Bulk Import from CSV - OregonDigital/ControlledVocabularyManager GitHub Wiki

Bulk Import skips the Review queue. It is assumed that new terms are already vetted and reviewed. This should only be done by those with the Admin role.

Sample CSV ( gwilliams-ons_01-40.csv ):

vocabulary:uri,id:id_hash,label,type,alternate_name,comment
http://opaquenamespace.org/ns/creator,BaileyLD,"Bailey, L. D.",http://www.w3.org/2004/02/skos/core#PersonalName,,Photographer in US Forest Service collections; found in OSU Gerald W. Williams Photographs Collection (P 329).
http://opaquenamespace.org/ns/creator,BakerAlbertB,"Baker, Albert B.",http://www.w3.org/2004/02/skos/core#PersonalName,,"US Forest Service District Ranger, Umatilla National Forest; photographer found in OSU Gerald W. Williams Photographs Collection (P 329)."

Notes and Tips

You can specify id:id_hash with the exact value you want, as in the Sample CSV, or if you leave the column in but the value blank, the system will generate a new 9 digit alphanumeric value.

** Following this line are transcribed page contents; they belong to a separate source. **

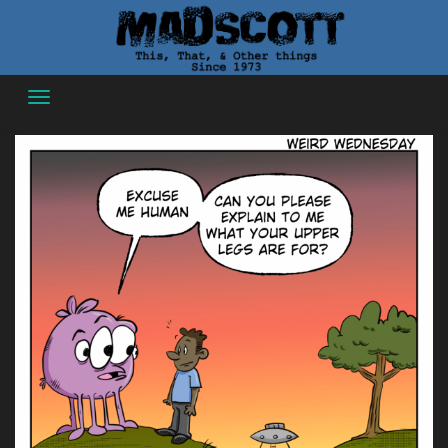
Skip
to
content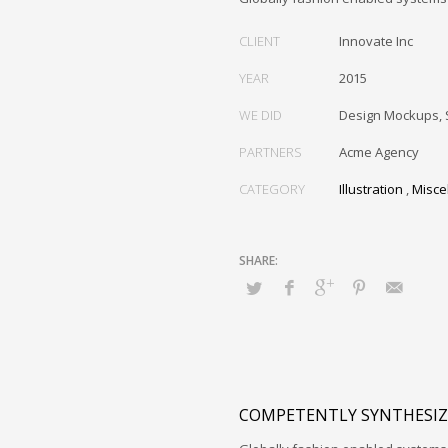
CLIENT
Innovate Inc
YEAR
2015
WE DID
Design Mockups, 
PARTNERS
Acme Agency
CATEGORY
Illustration
,
Misce
COMPETENTLY SYNTHESIZ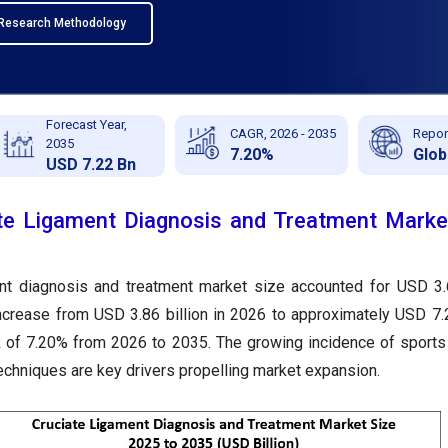
Research Methodology
Forecast Year,
CAGR, 2026 - 2035
Repor
2035
7.20%
Glob
USD 7.22 Bn
te Ligament Diagnosis and Treatment Market
ent diagnosis and treatment market size accounted for USD 3.6
ncrease from USD 3.86 billion in 2026 to approximately USD 7.2
 of 7.20% from 2026 to 2035. The growing incidence of sports 
echniques are key drivers propelling market expansion.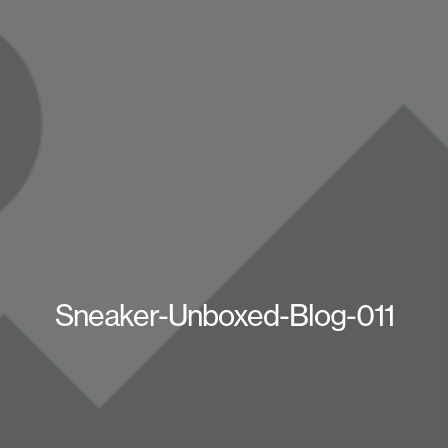
Sneaker-Unboxed-Blog-011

More fields are supported, such as date and same_as, but they are not in the sample. The values need to match the defined property names exactly. Check the bottom of the Rake task file for what is supported: https://github.com/OregonDigital/ControlledVocabularyManager/blob/master/lib/tasks/csv_to_jsonld.rake

If there's more than 50 new entities, it's best to split up the CSV into chunks of 50 or so (keeping the header row in each) and run them separately. There's no max limit for a single file, but this fits well with the server resources. Also, if there's an error on bulk ingest at any point, there may be some entries that were successful. You'll have to fix the error, but then also remove the successful entries from the CSV and generate again.

Steps

  1. Open Terminal window

  2. If not already done, follow "Local Development Setup" steps (except the last one for 'sunspot', Solr isn't needed for this)

  3. Start Blazegraph bundle exec rake triplestore_adapter:blazegraph:start

  4. Run Rake task to convert CSV to JSON-LD. Input and output paths can be anywhere, but need to be full paths: bundle exec rake transform:csv_to_jsonld[/home/[username]/Downloads/gwilliams-ons_01-40.csv,/home/[username]/Downloads/gwilliams-ons_01-40.jsonld]

  5. Open new JSON-LD file in text editor

  6. Visit http://opaquenamespace.org/load_rdf in browser (log in first if not already)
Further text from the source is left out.